BACKGROUND: Epidemiologic data suggest inverse associations between citrus flavanone intake and cardiovascular disease (CVD) risk. However, insufficient randomized controlled trial data limit our understanding of the mechanisms by which flavanones and their metabolites potentially reduce cardiovascular risk factors. OBJECTIVE: We examined the effects of orange juice or a dose-matched hesperidin supplement on plasma concentrations of established and novel flavanone metabolites and their effects on cardiovascular risk biomarkers in men at moderate CVD risk.
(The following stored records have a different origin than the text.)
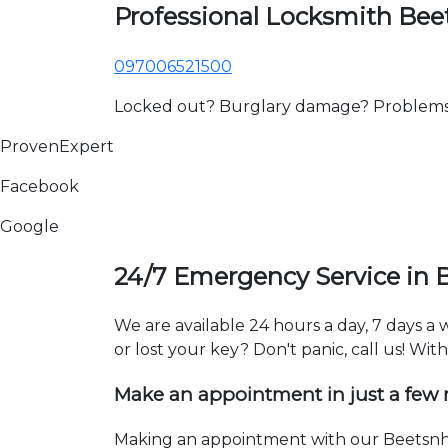
Professional Locksmith Bee
097006521500
Locked out? Burglary damage? Problems wi
ProvenExpert
Facebook
Google
24/7 Emergency Service in 
We are available 24 hours a day, 7 days a
or lost your key? Don't panic, call us! Wit
Make an appointment in just a few
Making an appointment with our Beetsnh l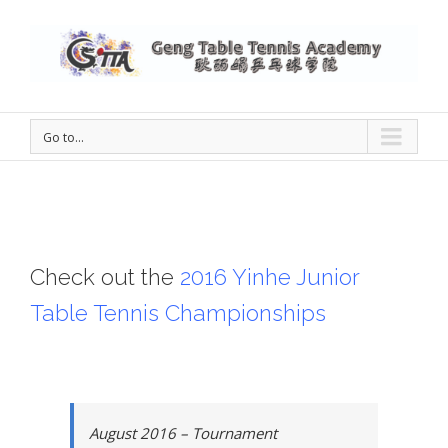
Go to...
Check out the
2016 Yinhe Junior
Table Tennis Championships
August 2016 – Tournament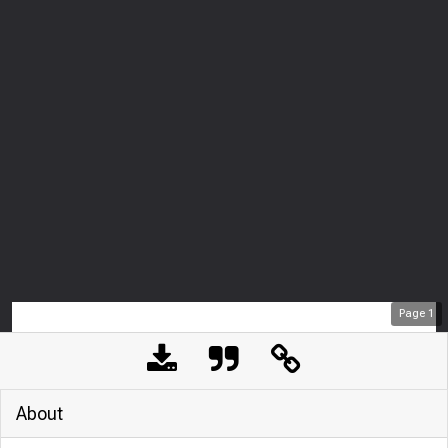
Page
1
About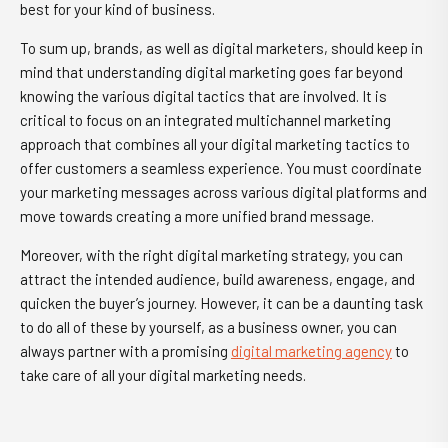
best for your kind of business.
To sum up, brands, as well as digital marketers, should keep in
mind that understanding digital marketing goes far beyond
knowing the various digital tactics that are involved. It is
critical to focus on an integrated multichannel marketing
approach that combines all your digital marketing tactics to
offer customers a seamless experience. You must coordinate
your marketing messages across various digital platforms and
move towards creating a more unified brand message.
Moreover, with the right digital marketing strategy, you can
attract the intended audience, build awareness, engage, and
quicken the buyer’s journey. However, it can be a daunting task
to do all of these by yourself, as a business owner, you can
always partner with a promising
digital marketing agency
to
take care of all your digital marketing needs.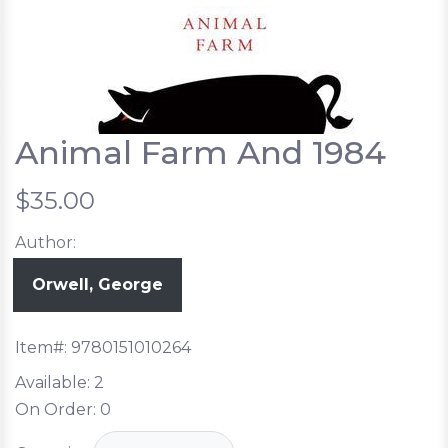
Animal Farm And 1984
$35.00
Author:
Orwell, George
Item#:
9780151010264
Available:
2
On Order:
0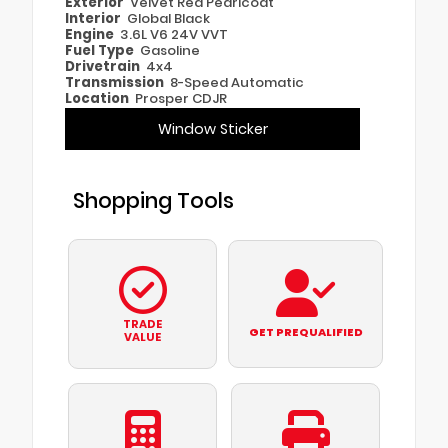
Exterior
Velvet Red Pearlcoat
Interior
Global Black
Engine
3.6L V6 24V VVT
Fuel Type
Gasoline
Drivetrain
4x4
Transmission
8-Speed Automatic
Location
Prosper CDJR
Window Sticker
Shopping Tools
TRADE
GET PREQUALIFIED
VALUE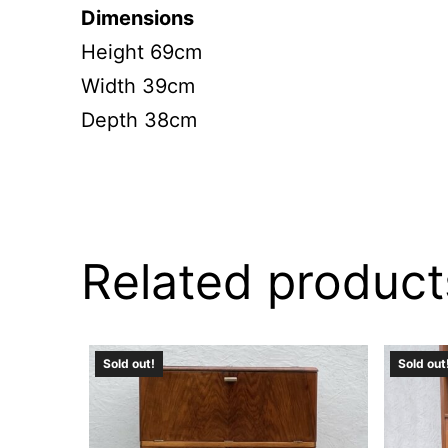
Dimensions
Height 69cm
Width 39cm
Depth 38cm
Related product
Sold out!
Sold out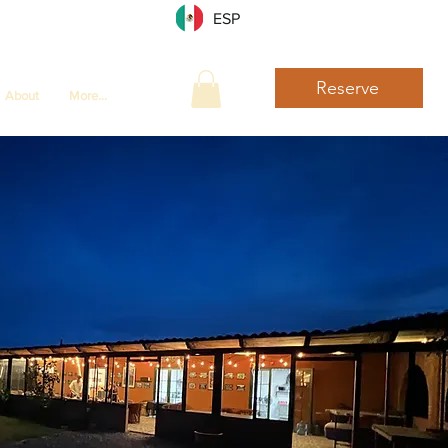
ESP
Reserve
About
More...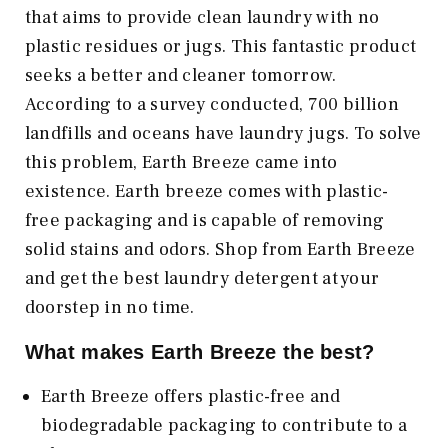
that aims to provide clean laundry with no
plastic residues or jugs. This fantastic product
seeks a better and cleaner tomorrow.
According to a survey conducted, 700 billion
landfills and oceans have laundry jugs. To solve
this problem, Earth Breeze came into
existence. Earth breeze comes with plastic-
free packaging and is capable of removing
solid stains and odors. Shop from Earth Breeze
and get the best laundry detergent at your
doorstep in no time.
What makes Earth Breeze the best?
Earth Breeze offers plastic-free and
biodegradable packaging to contribute to a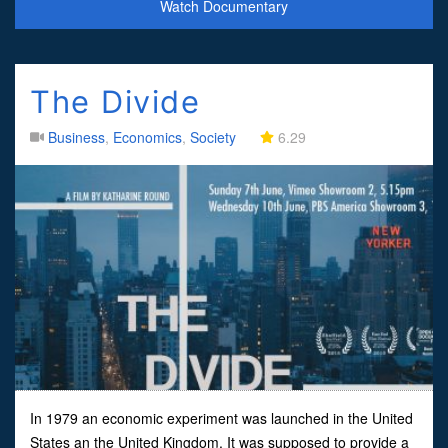
Watch Documentary
The Divide
Business
,
Economics
,
Society
6.29
In 1979 an economic experiment was launched in the United
States an the United Kingdom. It was supposed to provide a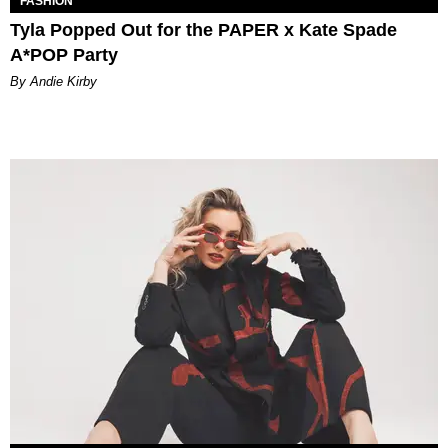
FASHION
Tyla Popped Out for the PAPER x Kate Spade
A*POP Party
By Andie Kirby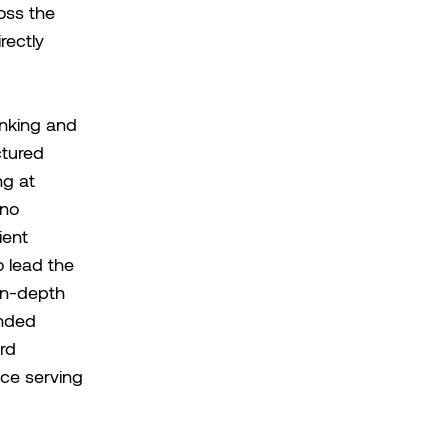
oss the
rectly
anking and
ctured
ng at
ano
ient
o lead the
in-depth
unded
rd
ce serving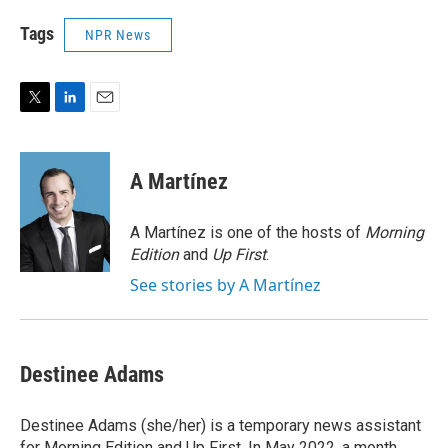
Tags
NPR News
T
L
E
w
i
m
i
n
a
t
k
i
A Martínez
t
e
l
e
d
r
I
A Martínez is one of the hosts of
Morning
n
Edition
and
Up First
.
See stories by A Martínez
Destinee Adams
Destinee Adams (she/her) is a temporary news assistant
for Morning Edition and Up First. In May 2022, a month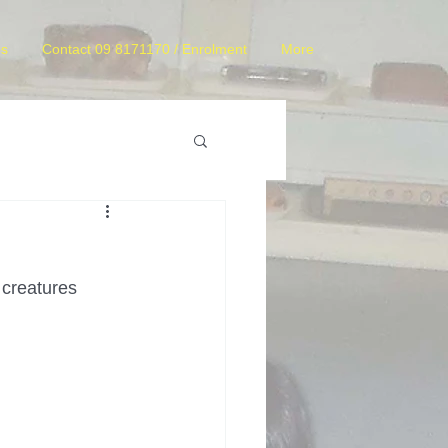
es
Contact 09 8171170 / Enrolment
More
 creatures 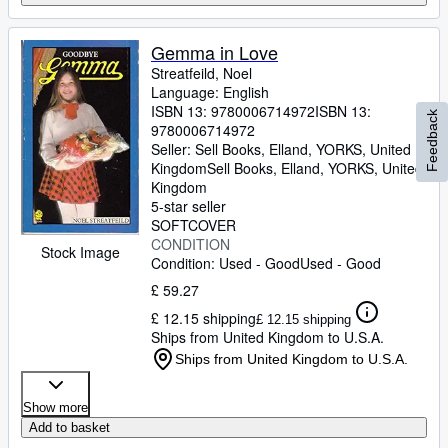
Gemma in Love
Streatfeild, Noel
Language: English
ISBN 13:
9780006714972
ISBN 13:
Feedback
9780006714972
Seller:
Sell Books, Elland, YORKS, United
Kingdom
Sell Books
,
Elland, YORKS, United
Kingdom
5-star seller
SOFTCOVER
CONDITION
Stock Image
Condition: Used - Good
Used - Good
£ 59.27
£ 12.15 shipping
£ 12.15 shipping
Ships from United Kingdom to U.S.A.
Ships from United Kingdom to U.S.A.
Show more
Add to basket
DESIGN: In an acute, randomized, placebo-controlled crossover trial, 16 fasted participants (aged 51-69 y) received orange juice or a hesperidin supplement (both providing 320 mg hesperidin) or control (all matched for sugar and vitamin C content). At baseline and 5 h postintake, endothelial function (primary outcome), blood pressure, arterial stiffness, cardiac autonomic function, platelet activation, and NADPH oxidase gene expression and plasma flavanone metabolites were assessed. Before each intervention, a diet low in flavonoids, nitrate/nitrite, alcohol, and caffeine was followed, and a standardized low-flavonoid evening meal was consumed. RESULTS: Orange juice intake significantly elevated mean ± SEM plasma concentrations of 8 flavanone (1.75 ± 0.35 µmol/L, P < 0.0001) and 15 phenolic (13.27 ± 2.22 µmol/L, P < 0.0001) metabolites compared with control at 5 h postconsumption. Despite increased plasma flavanone and phenolic metabolite concentrations, cardiovascular risk biomarkers were unaltered. After hesperidin supplement intake, flavanone metabolites were not different from the control, suggesting altered absorption/metabolism compared with the orange juice matrix. CONCLUSIONS: After single-dose flavanone intake within orange juice, circulating flavanone and phenolic metabolites collectively reached a concentration of 15.20 ± 2.15 µmol/L, but no effects were observed on cardiovascular risk biomarkers. Longer-duration randomized controlled trials are required to examine previous associations between higher flavanone intakes and improved cardiovascular health and to ascertain the relative importance of food matrix and flavanone-derived phenolic metabolites. This trial was registered at clinicaltrials.gov as NCT01530893.